■ WHAT THE TASK REQUIRES
Print the records exactly as they are written.

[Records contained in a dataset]
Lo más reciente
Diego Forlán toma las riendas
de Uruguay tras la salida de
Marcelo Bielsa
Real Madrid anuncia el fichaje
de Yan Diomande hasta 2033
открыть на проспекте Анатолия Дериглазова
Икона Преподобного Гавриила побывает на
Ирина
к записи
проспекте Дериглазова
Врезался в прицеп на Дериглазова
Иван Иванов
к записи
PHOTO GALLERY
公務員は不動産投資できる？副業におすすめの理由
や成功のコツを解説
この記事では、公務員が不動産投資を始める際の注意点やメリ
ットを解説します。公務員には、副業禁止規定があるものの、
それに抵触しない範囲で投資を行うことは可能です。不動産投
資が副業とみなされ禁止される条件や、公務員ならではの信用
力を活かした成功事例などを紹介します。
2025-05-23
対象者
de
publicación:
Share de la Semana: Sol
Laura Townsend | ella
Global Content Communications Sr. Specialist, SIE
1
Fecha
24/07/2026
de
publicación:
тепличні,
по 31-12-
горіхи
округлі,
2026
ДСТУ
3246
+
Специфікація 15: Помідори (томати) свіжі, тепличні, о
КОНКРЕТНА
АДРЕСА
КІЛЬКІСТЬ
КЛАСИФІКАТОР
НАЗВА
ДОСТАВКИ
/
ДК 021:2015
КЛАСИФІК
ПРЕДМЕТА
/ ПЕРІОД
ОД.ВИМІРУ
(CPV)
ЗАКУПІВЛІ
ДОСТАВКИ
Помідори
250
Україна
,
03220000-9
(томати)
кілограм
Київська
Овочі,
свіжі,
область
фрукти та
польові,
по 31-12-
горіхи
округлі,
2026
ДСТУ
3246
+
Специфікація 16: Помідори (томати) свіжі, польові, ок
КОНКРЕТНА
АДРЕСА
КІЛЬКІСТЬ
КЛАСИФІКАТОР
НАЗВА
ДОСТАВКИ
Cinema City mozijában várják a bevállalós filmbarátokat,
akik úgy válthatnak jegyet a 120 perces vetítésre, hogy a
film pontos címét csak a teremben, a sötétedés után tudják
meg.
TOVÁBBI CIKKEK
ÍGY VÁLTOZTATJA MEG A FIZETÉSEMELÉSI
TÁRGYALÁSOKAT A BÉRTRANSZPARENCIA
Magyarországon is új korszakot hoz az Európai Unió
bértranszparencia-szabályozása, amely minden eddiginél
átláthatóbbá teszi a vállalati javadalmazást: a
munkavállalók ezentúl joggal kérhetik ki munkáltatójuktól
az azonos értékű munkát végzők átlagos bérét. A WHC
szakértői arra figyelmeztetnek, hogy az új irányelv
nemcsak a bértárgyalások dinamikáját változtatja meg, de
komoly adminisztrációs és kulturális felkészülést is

■ EXERCISE RESULT
Lo más reciente
Diego Forlán toma las riendas
de Uruguay tras la salida de
Marcelo Bielsa
Real Madrid anuncia el fichaje
de Yan Diomande hasta 2033
открыть на проспекте Анатолия Дериглазова
Икона Преподобного Гавриила побывает на
Ирина
к записи
проспекте Дериглазова
Врезался в прицеп на Дериглазова
Иван Иванов
к записи
PHOTO GALLERY
公務員は不動産投資できる？副業におすすめの理由
や成功のコツを解説
この記事では、公務員が不動産投資を始める際の注意点やメリ
ットを解説します。公務員には、副業禁止規定があるものの、
それに抵触しない範囲で投資を行うことは可能です。不動産投
資が副業とみなされ禁止される条件や、公務員ならではの信用
力を活かした成功事例などを紹介します。
2025-05-23
対象者
de
publicación:
Share de la Semana: Sol
Laura Townsend | ella
Global Content Communications Sr. Specialist, SIE
1
Fecha
24/07/2026
de
publicación:
тепличні,
по 31-12-
горіхи
округлі,
2026
ДСТУ
3246
+
Специфікація 15: Помідори (томати) свіжі, тепличні, о
КОНКРЕТНА
АДРЕСА
КІЛЬКІСТЬ
КЛАСИФІКАТОР
НАЗВА
ДОСТАВКИ
/
ДК 021:2015
КЛАСИФІК
ПРЕДМЕТА
/ ПЕРІОД
ОД.ВИМІРУ
(CPV)
ЗАКУПІВЛІ
ДОСТАВКИ
Помідори
250
Україна
,
03220000-9
(томати)
кілограм
Київська
Овочі,
свіжі,
область
фрукти та
польові,
по 31-12-
горіхи
округлі,
2026
ДСТУ
3246
+
Специфікація 16: Помідори (томати) свіжі, польові, ок
КОНКРЕТНА
АДРЕСА
КІЛЬКІСТЬ
КЛАСИФІКАТОР
НАЗВА
ДОСТАВКИ
Cinema City mozijában várják a bevállalós filmbarátokat,
akik úgy válthatnak jegyet a 120 perces vetítésre, hogy a
film pontos címét csak a teremben, a sötétedés után tudják
meg.
TOVÁBBI CIKKEK
ÍGY VÁLTOZTATJA MEG A FIZETÉSEMELÉSI
TÁRGYALÁSOKAT A BÉRTRANSZPARENCIA
Magyarországon is új korszakot hoz az Európai Unió
bértranszparencia-szabályozása, amely minden eddiginél
átláthatóbbá teszi a vállalati javadalmazást: a
munkavállalók ezentúl joggal kérhetik ki munkáltatójuktól
az azonos értékű munkát végzők átlagos bérét. A WHC
szakértői arra figyelmeztetnek, hogy az új irányelv
nemcsak a bértárgyalások dinamikáját változtatja meg, de
komoly adminisztrációs és kulturális felkészülést is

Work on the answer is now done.